I modelli Reynolds-Averaged Navier-Stokes (RANS) sono ampiamente utilizzati nel campo dell'ingegneria del vento e modellano la turbolenza su tutte le scale di lunghezza. L'approccio di base consiste nel dividere la velocità in una media e una fluttuazione turbolenta. Le ulteriori incognite risultanti sono "chiuse" attraverso l'averaging e equazioni supplementari. Nella famiglia RANS, si distingue tra i modelli algebrici semplici, che trattano la turbolenza come viscosità turbolenta locale, e i modelli a uno o due equazioni più comunemente usati. Gli ultimi risolvono equazioni di trasporto aggiuntive per l'energia cinetica e il tasso di dissipazione. Approcci più complessi, come i metodi di stress di Reynolds anisotropi, sono meno comunemente usati nella pratica.

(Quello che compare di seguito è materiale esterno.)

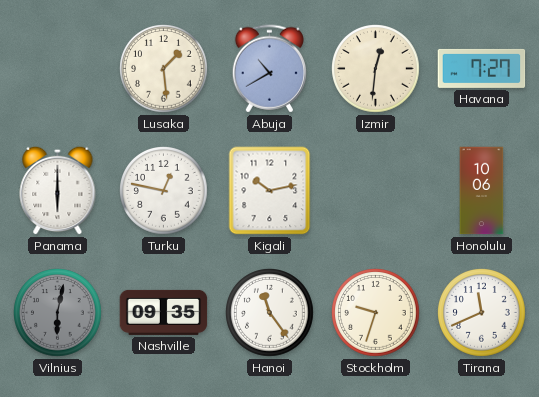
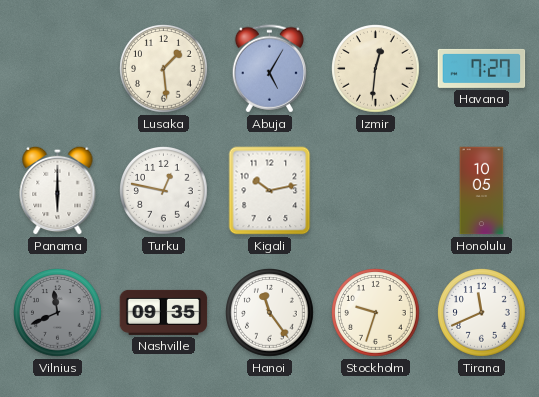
Abuja: 10:40 -> 5:05
Honolulu: 10:06 -> 10:05
Vilnius: 6:02 -> 11:41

I modelli a due equazioni, in particolare il modello k-ε e le sue varianti, così come il metodo k-ω o Shear Stress Transport (SST), sono i più ampiamente utilizzati grazie al loro bilanciato compromesso tra sforzo computazionale, qualità dei risultati e complessità di calibrazione. I modelli RANS classici cercano l'equilibrio dello stato stazionario del problema turbolento e possono anche essere applicati in due dimensioni spaziali, a differenza dei metodi LES, se il problema lo consente.

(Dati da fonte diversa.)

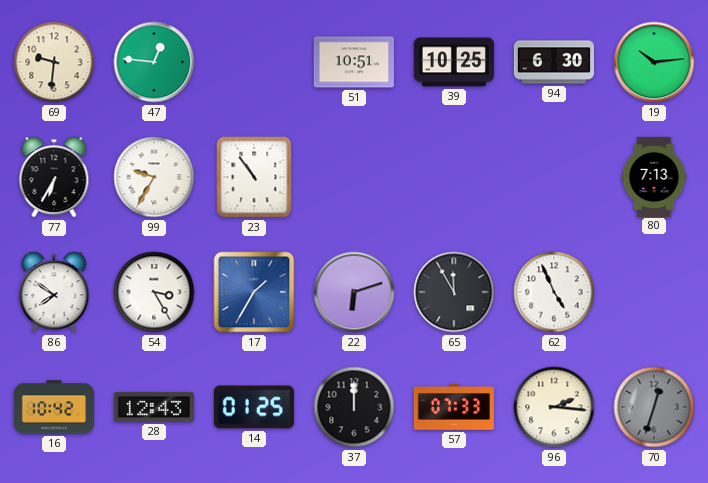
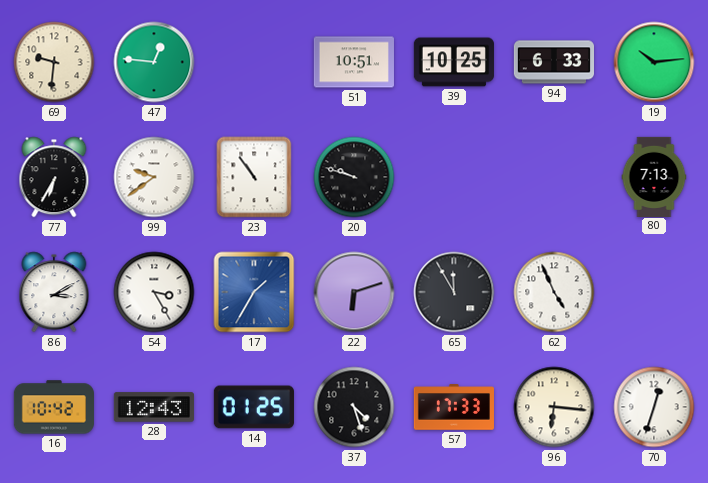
94: 6:30 -> 6:33
99: 9:35 -> 9:39
20: none -> 9:48
86: 7:51 -> 3:10
37: 12:00 -> 4:27
57: 07:33 -> 17:33
96: 2:16 -> 6:16
70 dial: grey -> white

Per tenere conto dei cambiamenti temporali, sono state sviluppate varianti Unsteady RANS (URANS), introducendo un termine transitorio con passi di tempo variabili. Questo approccio, tuttavia, richiede particolare cautela, poiché l'averaging implicito su tutte le scale temporali rende difficile valutare l'accuratezza temporale e può sopprimere gli effetti non stazionari.